* Material shown
········
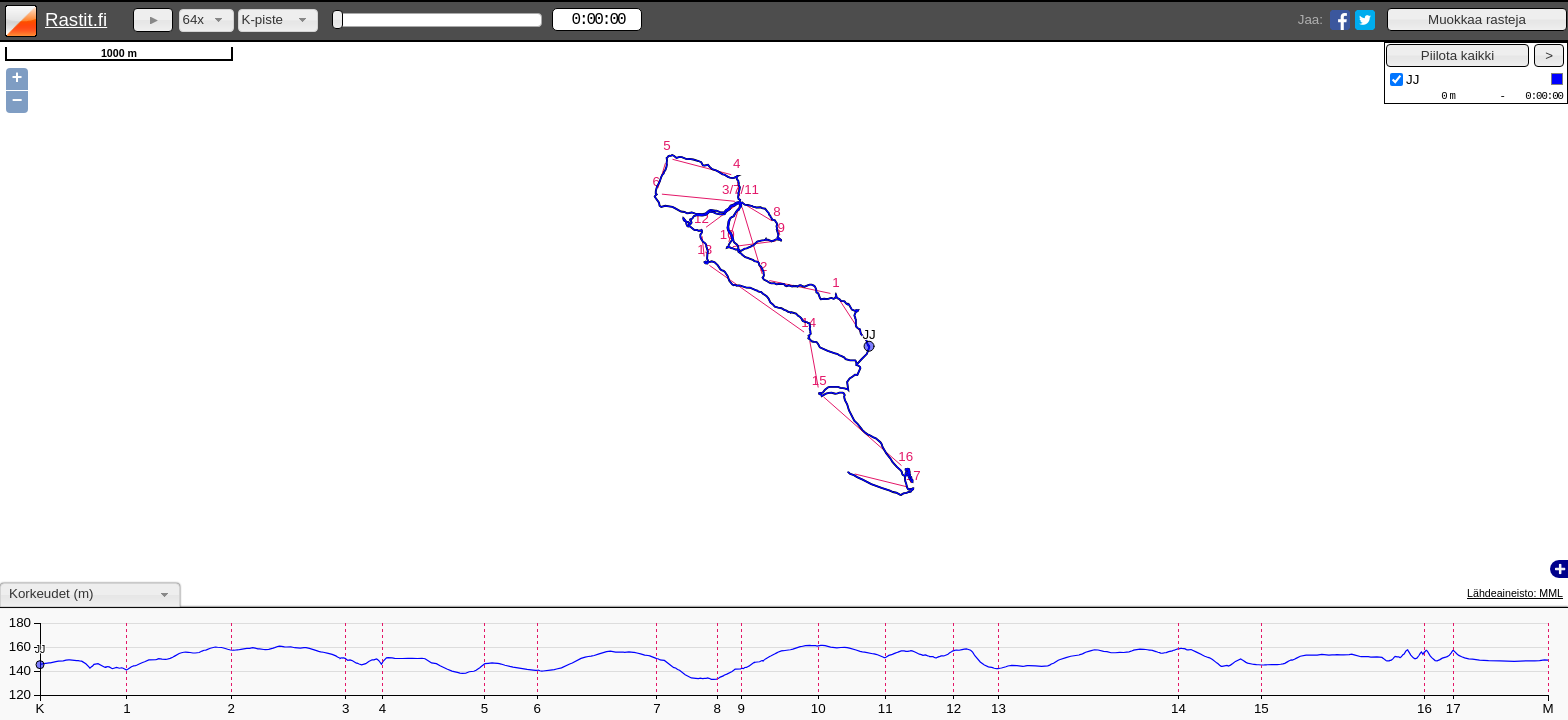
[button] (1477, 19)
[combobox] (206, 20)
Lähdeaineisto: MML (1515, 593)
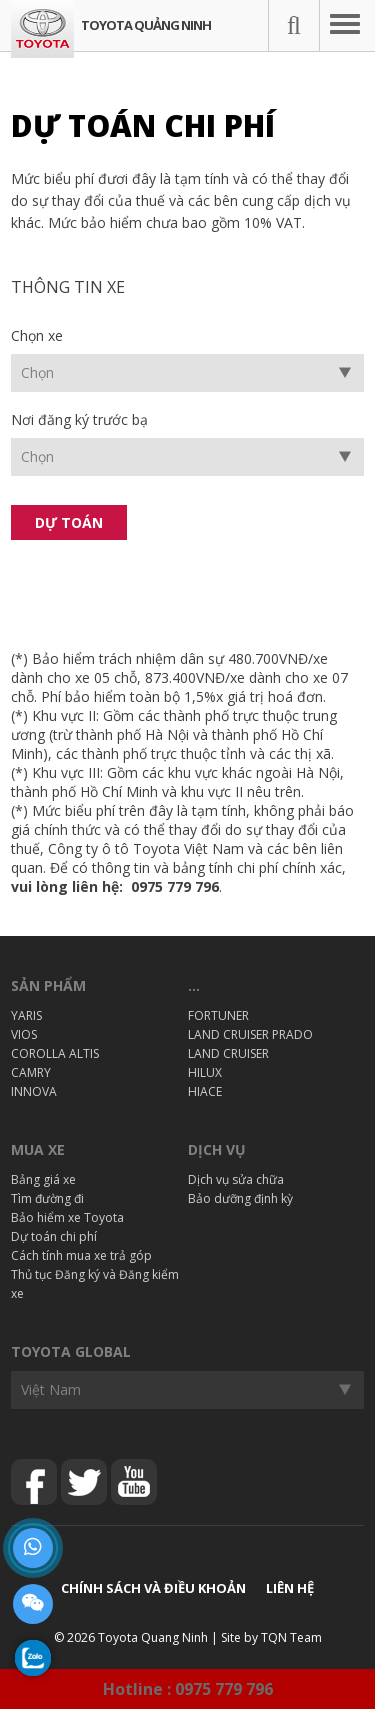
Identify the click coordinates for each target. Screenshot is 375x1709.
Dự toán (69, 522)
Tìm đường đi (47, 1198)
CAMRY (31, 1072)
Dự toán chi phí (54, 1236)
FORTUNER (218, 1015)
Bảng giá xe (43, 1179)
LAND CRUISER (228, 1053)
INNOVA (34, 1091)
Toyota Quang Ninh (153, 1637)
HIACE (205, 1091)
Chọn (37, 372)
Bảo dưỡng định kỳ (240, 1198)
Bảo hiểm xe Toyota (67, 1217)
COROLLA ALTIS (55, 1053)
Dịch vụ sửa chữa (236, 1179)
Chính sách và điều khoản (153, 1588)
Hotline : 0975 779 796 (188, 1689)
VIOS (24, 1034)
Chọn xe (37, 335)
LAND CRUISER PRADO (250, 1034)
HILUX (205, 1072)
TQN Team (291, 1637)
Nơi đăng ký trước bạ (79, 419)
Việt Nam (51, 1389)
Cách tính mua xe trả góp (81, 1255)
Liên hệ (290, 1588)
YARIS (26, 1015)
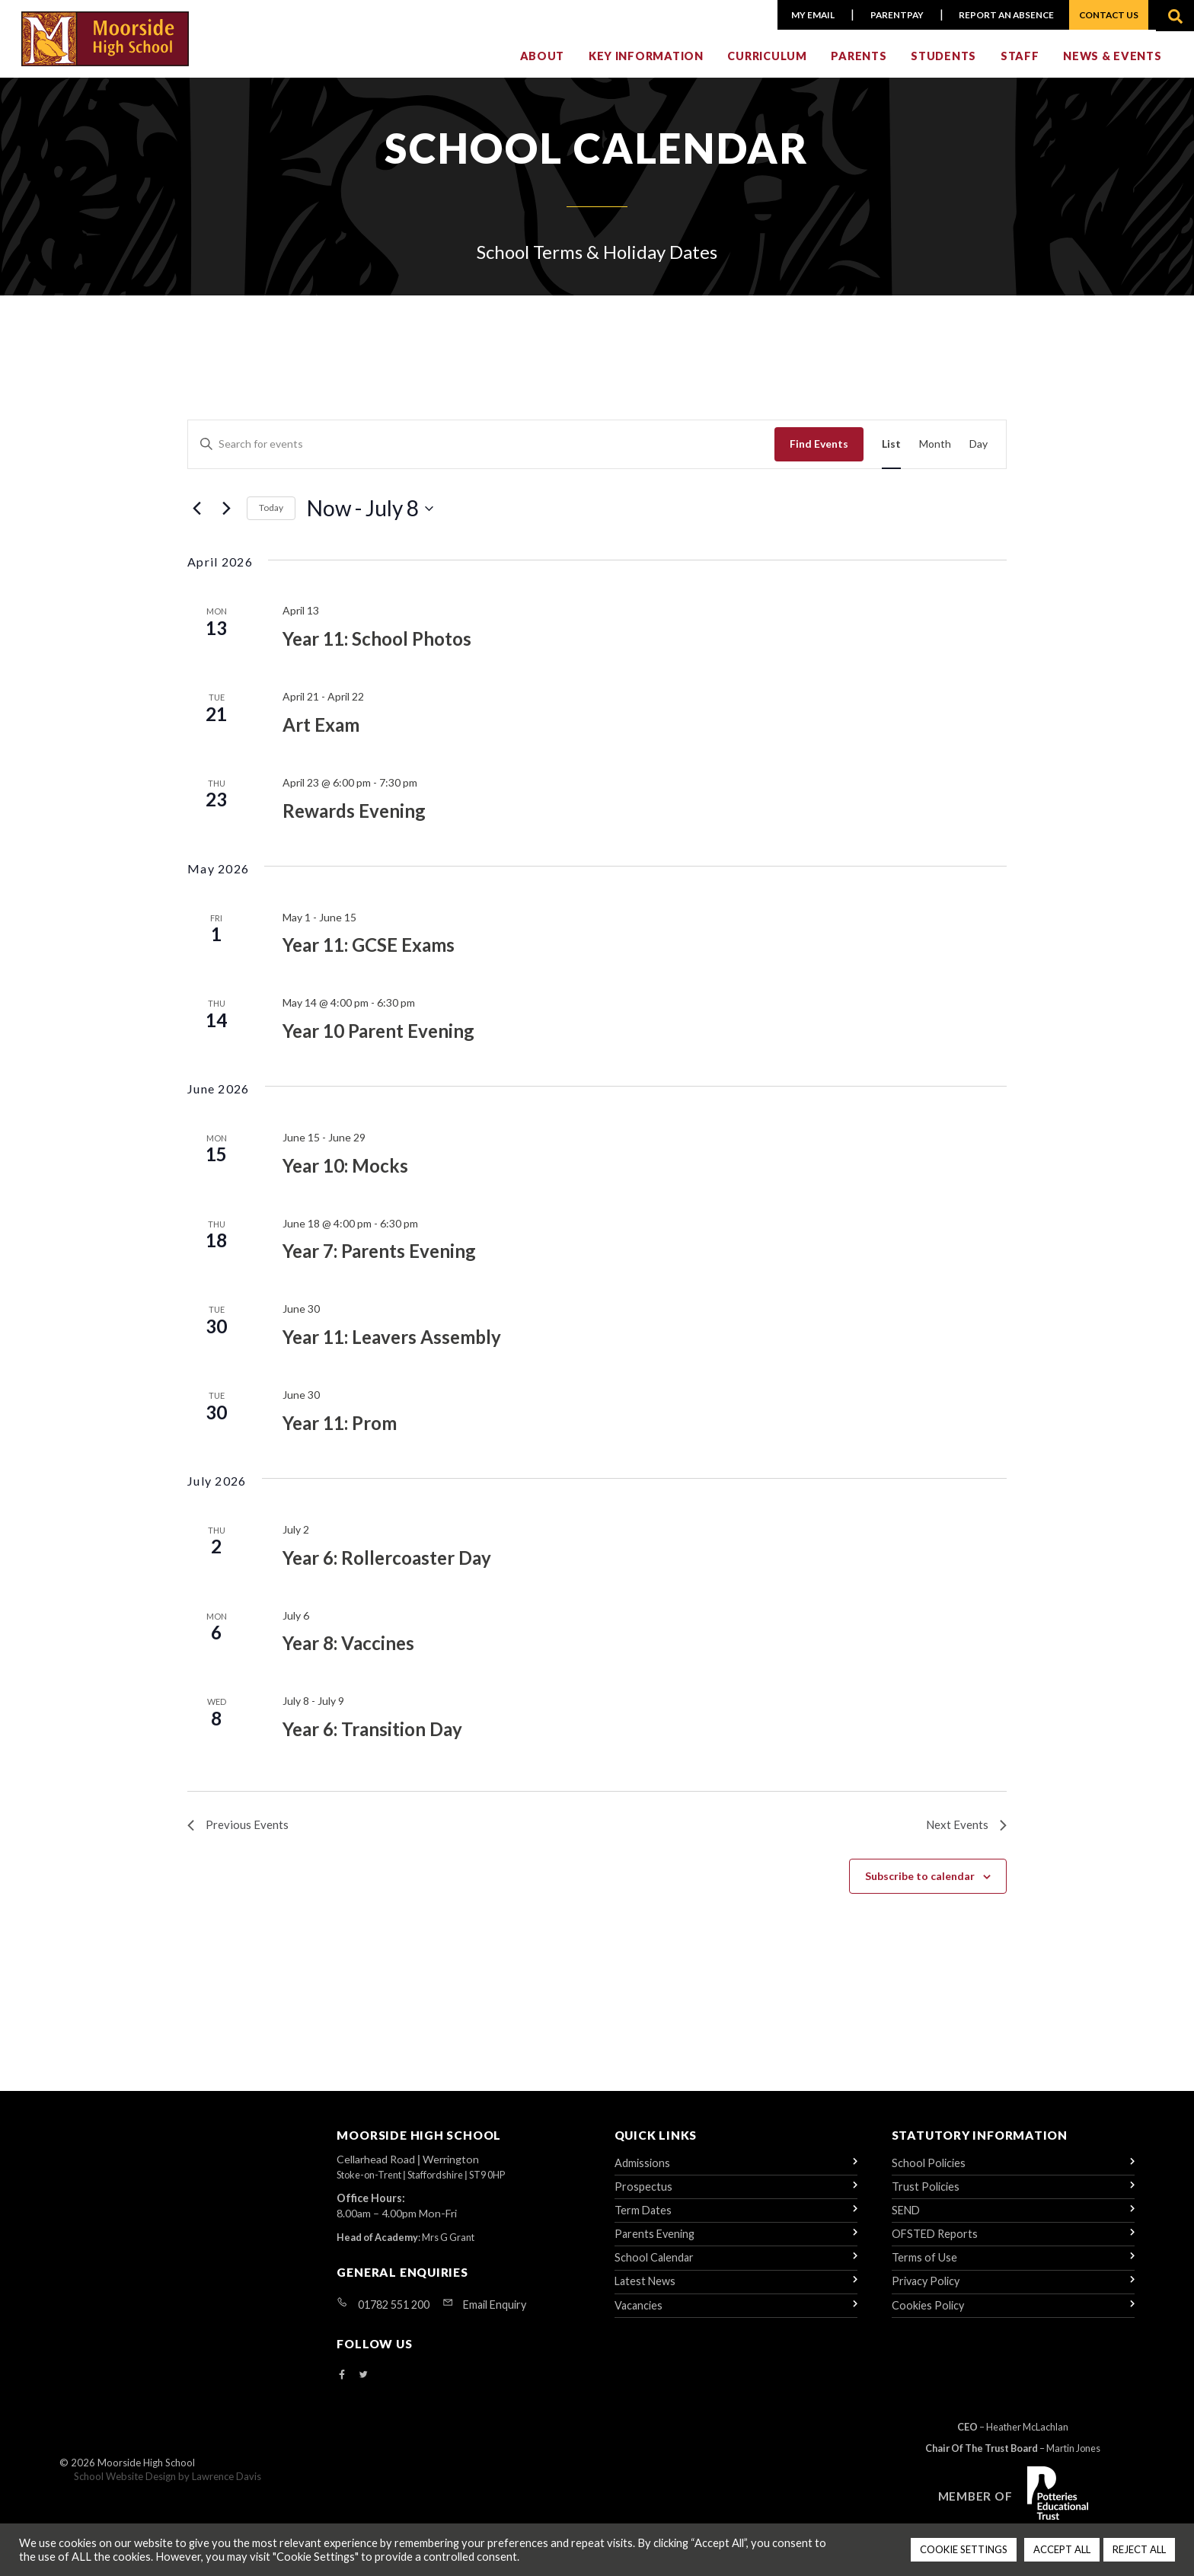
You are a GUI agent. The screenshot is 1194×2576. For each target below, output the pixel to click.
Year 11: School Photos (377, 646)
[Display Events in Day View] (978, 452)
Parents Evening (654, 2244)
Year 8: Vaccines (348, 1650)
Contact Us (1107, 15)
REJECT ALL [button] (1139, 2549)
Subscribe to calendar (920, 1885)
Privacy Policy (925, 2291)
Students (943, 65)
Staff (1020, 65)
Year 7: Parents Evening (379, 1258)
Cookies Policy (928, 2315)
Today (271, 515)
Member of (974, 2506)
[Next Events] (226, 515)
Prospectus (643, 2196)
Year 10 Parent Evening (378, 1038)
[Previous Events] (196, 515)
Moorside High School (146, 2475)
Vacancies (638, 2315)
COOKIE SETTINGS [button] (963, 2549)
········
Starting from the line holding "[Next Events] (226, 515)", restate the remaining lines of the data word for word, including the last.

* Answer section
[Next Events] (226, 515)
Prospectus (643, 2196)
Year 10 Parent Evening (378, 1038)
[Previous Events] (196, 515)
Moorside High School (146, 2475)
Vacancies (638, 2315)
COOKIE SETTINGS [button] (963, 2549)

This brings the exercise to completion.